When table_prefix is derived from external input (multi-tenant tenant IDs, API request parameters, or user-modifiable config files), an attacker can inject malicious SQL fragments directly into DDL and DML operations, including CREATE TABLE, INSERT, SELECT, and DELETE.
The proof-of-concept demonstrates this starkly. Injecting the payload x'; DROP TABLE users; -- into the MySQL backend generates the following destructive SQL without any error:
CREATE TABLE IF NOT EXISTS x'; DROP TABLE users; --sessions (session_id VARCHAR(255) PRIMARY KEY)
For PostgreSQL, a schema injection payload of public; DROP SCHEMA data CASCADE; -- results in:
CREATE SCHEMA IF NOT EXISTS public; DROP SCHEMA data CASCADE; --
This grants an attacker with low-privilege access full read, write, and delete access to the entire backing database. Deployments using the default table_prefix value of "praison_" from hardcoded configuration are not affected.
Affected Versions and Patch
Both PyPI packages are affected across a wide range of versions.

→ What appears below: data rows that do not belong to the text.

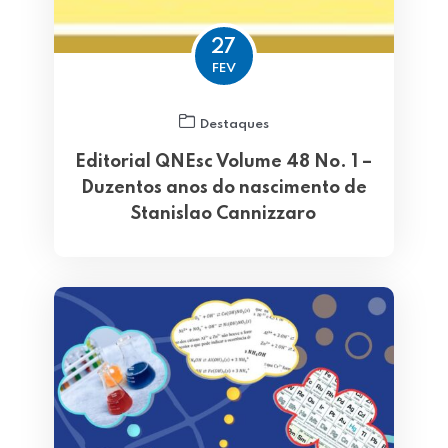
27
FEV
Destaques
Editorial QNEsc Volume 48 No. 1 –
Duzentos anos do nascimento de
Stanislao Cannizzaro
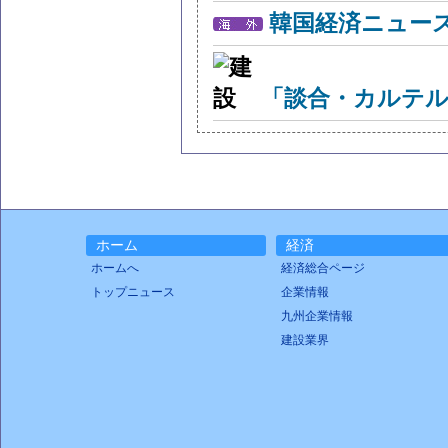
韓国経済ニュー
「談合・カルテル
ホーム
経済
ホームへ
経済総合ページ
トップニュース
企業情報
九州企業情報
建設業界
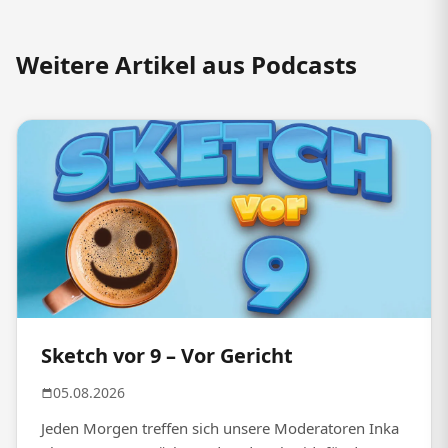
Weitere Artikel aus Podcasts
Sketch vor 9 – Vor Gericht
05.08.2026
Jeden Morgen treffen sich unsere Moderatoren Inka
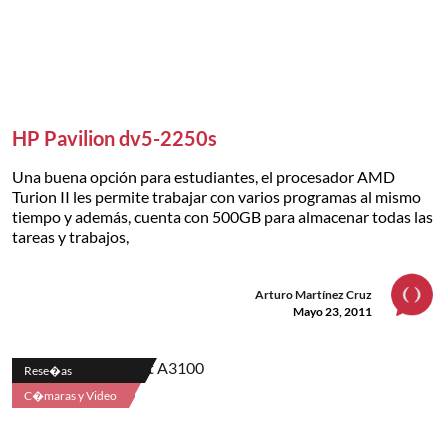
HP Pavilion dv5-2250s
Una buena opción para estudiantes, el procesador AMD
Turion II les permite trabajar con varios programas al mismo
tiempo y además, cuenta con 500GB para almacenar todas las
tareas y trabajos,
Arturo Martínez Cruz
Mayo 23, 2011
Rese�as
C�maras y Video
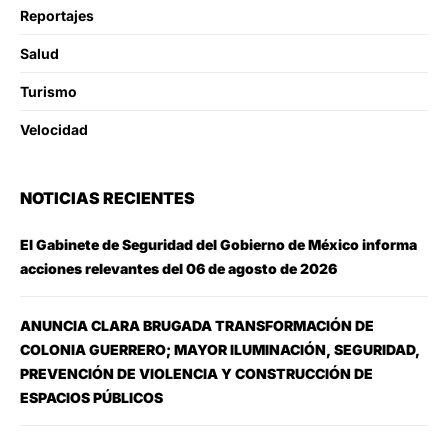
Reportajes
Salud
Turismo
Velocidad
NOTICIAS RECIENTES
El Gabinete de Seguridad del Gobierno de México informa
acciones relevantes del 06 de agosto de 2026
ANUNCIA CLARA BRUGADA TRANSFORMACIÓN DE
COLONIA GUERRERO; MAYOR ILUMINACIÓN, SEGURIDAD,
PREVENCIÓN DE VIOLENCIA Y CONSTRUCCIÓN DE
ESPACIOS PÚBLICOS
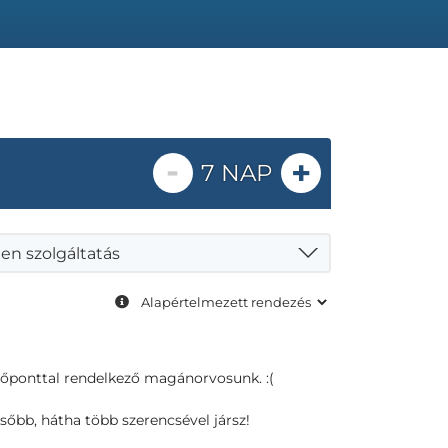
-
+
7 NAP
en szolgáltatás
dőponttal rendelkező magánorvosunk. :(
sőbb, hátha több szerencsével jársz!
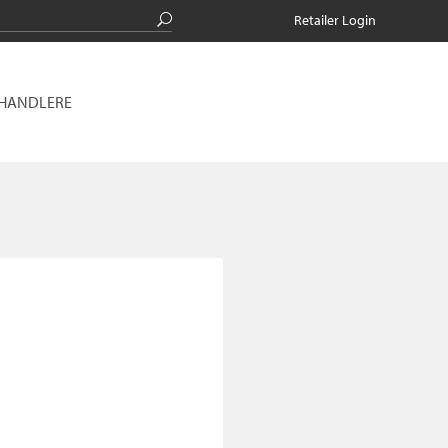
Retailer Login
RHANDLERE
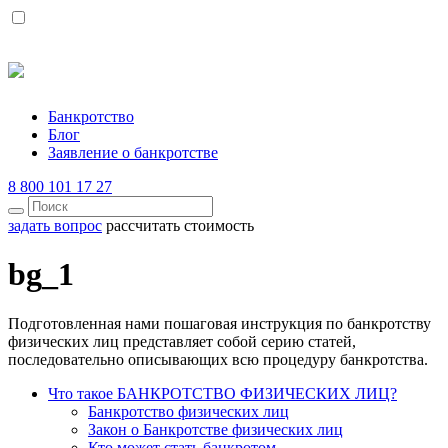
Банкротство
Блог
Заявление о банкротстве
8 800 101 17 27
задать вопрос
рассчитать стоимость
bg_1
Подготовленная нами пошаговая инструкция по банкротству
физических лиц представляет собой серию статей,
последовательно описывающих всю процедуру банкротства.
Что такое БАНКРОТСТВО ФИЗИЧЕСКИХ ЛИЦ?
Банкротство физических лиц
Закон о Банкротстве физических лиц
Кто может стать банкротом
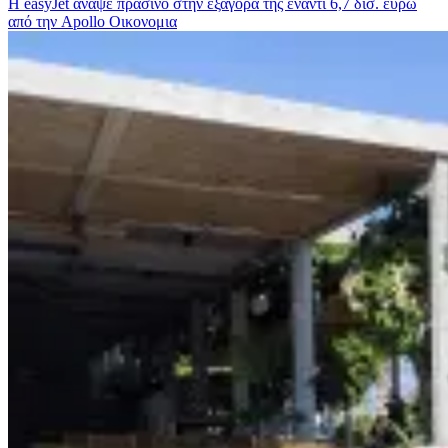
Η easyJet άναψε πράσινο στην εξαγορά της έναντι 6,7 δισ. ευρώ
από την Apollo
Οικονομια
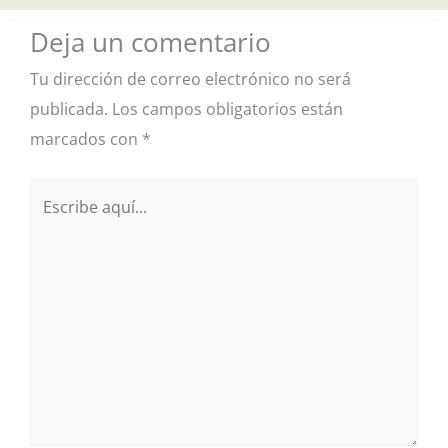
Deja un comentario
Tu dirección de correo electrónico no será
publicada.
Los campos obligatorios están
marcados con
*
Escribe
aquí...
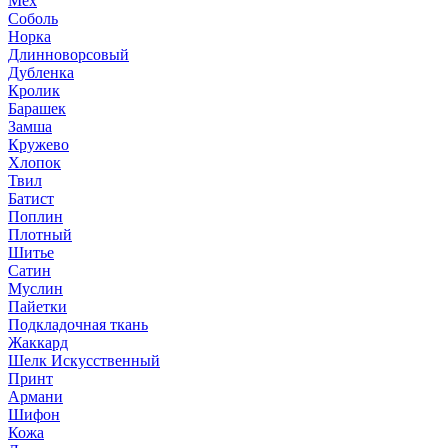
Мех
Соболь
Норка
Длинноворсовый
Дубленка
Кролик
Барашек
Замша
Кружево
Хлопок
Твил
Батист
Поплин
Плотный
Шитье
Сатин
Муслин
Пайетки
Подкладочная ткань
Жаккард
Шелк Искусственный
Принт
Армани
Шифон
Кожа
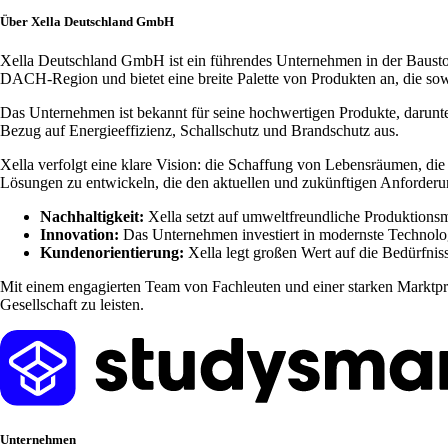
Über Xella Deutschland GmbH
Xella Deutschland GmbH ist ein führendes Unternehmen in der Baustoffi
DACH-Region und bietet eine breite Palette von Produkten an, die so
Das Unternehmen ist bekannt für seine hochwertigen Produkte, darunt
Bezug auf Energieeffizienz, Schallschutz und Brandschutz aus.
Xella verfolgt eine klare Vision: die Schaffung von Lebensräumen, di
Lösungen zu entwickeln, die den aktuellen und zukünftigen Anforder
Nachhaltigkeit:
Xella setzt auf umweltfreundliche Produktions
Innovation:
Das Unternehmen investiert in modernste Technologi
Kundenorientierung:
Xella legt großen Wert auf die Bedürfni
Mit einem engagierten Team von Fachleuten und einer starken Marktprä
Gesellschaft zu leisten.
Unternehmen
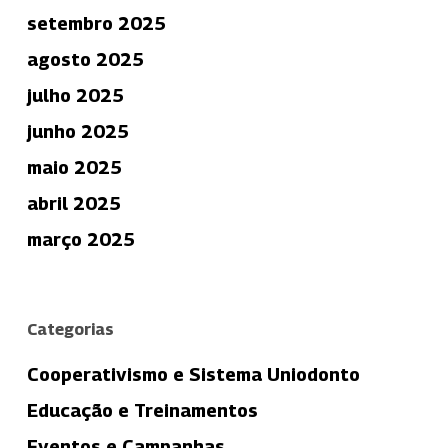
setembro 2025
agosto 2025
julho 2025
junho 2025
maio 2025
abril 2025
março 2025
Categorias
Cooperativismo e Sistema Uniodonto
Educação e Treinamentos
Eventos e Campanhas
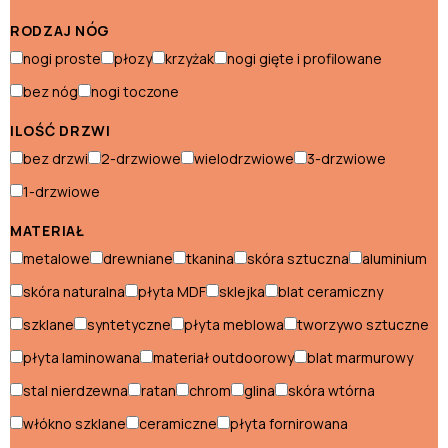
ogrodowe
Namioty
RODZAJ NÓG
i
nogi proste
płozy
krzyżak
nogi gięte i profilowane
Poduszki
parasole
i
bez nóg
nogi toczone
Donice
Dywany na
siedziska
taras
ILOŚĆ DRZWI
Piecyki pod
Skrzynie
bez drzwi
2-drzwiowe
wielodrzwiowe
3-drzwiowe
ognisko
Wózki
1-drzwiowe
ogrodowe
MATERIAŁ
metalowe
drewniane
tkanina
skóra sztuczna
aluminium
Akcesoria ogrodowe
skóra naturalna
płyta MDF
sklejka
blat ceramiczny
Donice
szklane
syntetyczne
płyta meblowa
tworzywo sztuczne
płyta laminowana
materiał outdoorowy
blat marmurowy
Dywany na taras
stal nierdzewna
ratan
chrom
glina
skóra wtórna
Piecyki pod ognisko
włókno szklane
ceramiczne
płyta fornirowana
Skrzynie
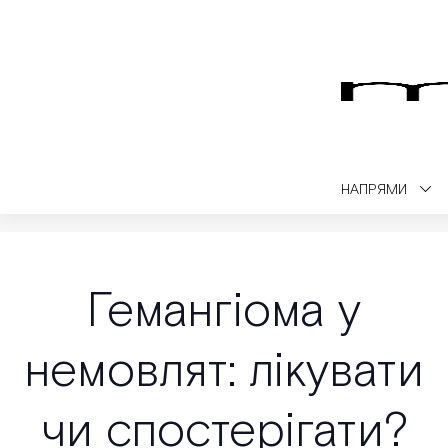
НАПРЯМИ
Medialt
Медичний блог
Розвиток та здоров'я дитини
Геман
Гемангіома у
немовлят: лікувати
чи спостерігати?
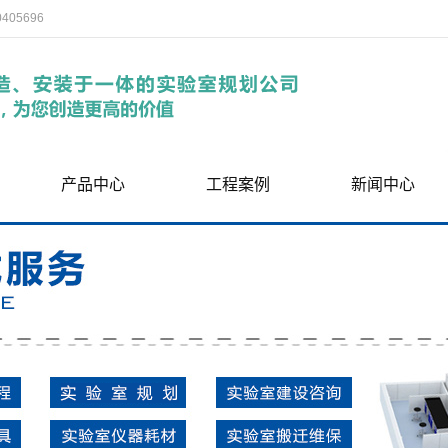
05696
产品中心
工程案例
新闻中心
济南实验室工程
工程案例
公司动态
济南实验室家具
行业资讯
济南实验室办公配套
相关问题
济南实验室专业配件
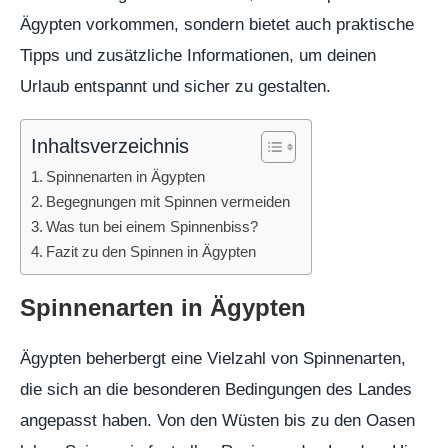
Ägypten vorkommen, sondern bietet auch praktische
Tipps und zusätzliche Informationen, um deinen
Urlaub entspannt und sicher zu gestalten.
Inhaltsverzeichnis
Spinnenarten in Ägypten
Begegnungen mit Spinnen vermeiden
Was tun bei einem Spinnenbiss?
Fazit zu den Spinnen in Ägypten
Spinnenarten in Ägypten
Ägypten beherbergt eine Vielzahl von Spinnenarten,
die sich an die besonderen Bedingungen des Landes
angepasst haben. Von den Wüsten bis zu den Oasen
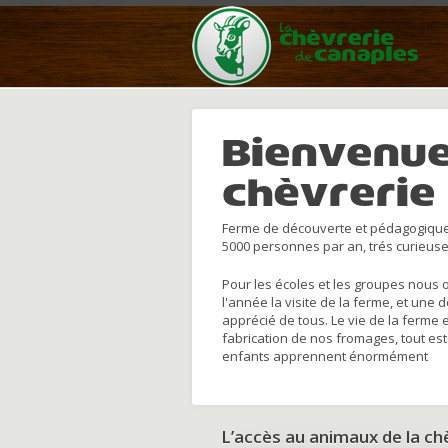
Bienvenue
chèvrerie
Ferme de découverte et pédagogique
5000 personnes par an, trés curieuse
Pour les écoles et les groupes nous 
l'année la visite de la ferme, et une 
apprécié de tous. Le vie de la ferme 
fabrication de nos fromages, tout est
enfants apprennent énormément
L’accès au animaux de la c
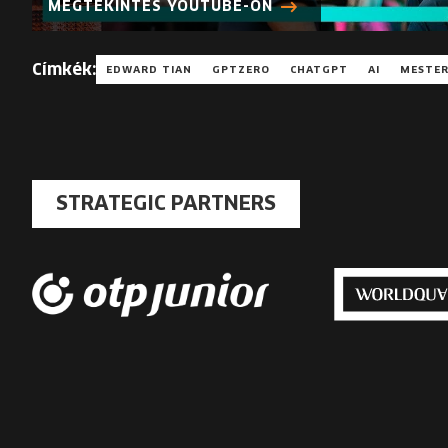
MEGTEKINTÉS YOUTUBE-ON
Címkék:
EDWARD TIAN
GPTZERO
CHATGPT
AI
MESTER
STRATEGIC PARTNERS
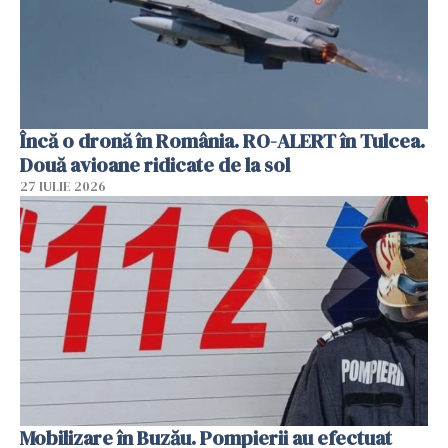
Încă o dronă în România. RO-ALERT în Tulcea.
Două avioane ridicate de la sol
27 IULIE 2026
Mobilizare în Buzău. Pompierii au efectuat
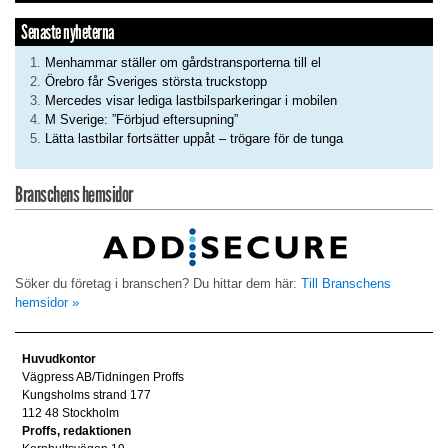
Senaste nyheterna
Menhammar ställer om gårdstransporterna till el
Örebro får Sveriges största truckstopp
Mercedes visar lediga lastbilsparkeringar i mobilen
M Sverige: ”Förbjud eftersupning”
Lätta lastbilar fortsätter uppåt – trögare för de tunga
Branschens hemsidor
Söker du företag i branschen? Du hittar dem här:
Till Branschens
hemsidor »
Huvudkontor
Vägpress AB/Tidningen Proffs
Kungsholms strand 177
112 48 Stockholm
Proffs, redaktionen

praisonai: All versions<= 4.6.8are vulnerable; upgrade to>= 4.6.9praisonaiagents: All versions<= 1.6.8are vulnerable; upgrade to>= 1.6.9
Organizations that stopped at praisonai 4.5.133 (the CVE-2026-40315 patch) remain fully exposed to this vulnerability. Administrators should immediately upgrade via pip install --upgrade praisonai praisonaiagents and audit all deployment configurations to confirm that table_prefix is not derived from user-controlled input.
Until patching is complete, enforce strict allowlist validation on table_prefix at the application layer using the regex pattern. ^[a-zA-Z0-9_]*$.
FAQ
Q1: What is CVE-2026-41496?
CVE-2026-41496 is a high-severity SQL injection vulnerability (CVSS 8.1) in PraisonAI caused by an incomplete fix for CVE-2026-40315, leaving nine database backends with unvalidated table_prefix parameters that allow arbitrary SQL execution.
Q2: Which versions of PraisonAI are affected by this vulnerability?
praisonai versions <= 4.6.8 and praisonaiagents versions <= 1.6.8 are affected; users must upgrade to >= 4.6.9 and >= 1.6.9 respectively to be protected.
Q3: Does this vulnerability affect default PraisonAI installations?
No, deployments using the hardcoded default table_prefix value of "praison_" are not at risk; only deployments where table_prefix is derived from external, user-controlled input are exploitable.
Q4: How can organizations mitigate CVE-2026-41496 if immediate patching is not possible?
Organizations should apply strict allowlist input validation on table_prefix using the regex ^[a-zA-Z0-9_]*$ at the application layer, restrict database user permissions to least-privilege, and avoid exposing table_prefix configuration to any external or user-controlled input source.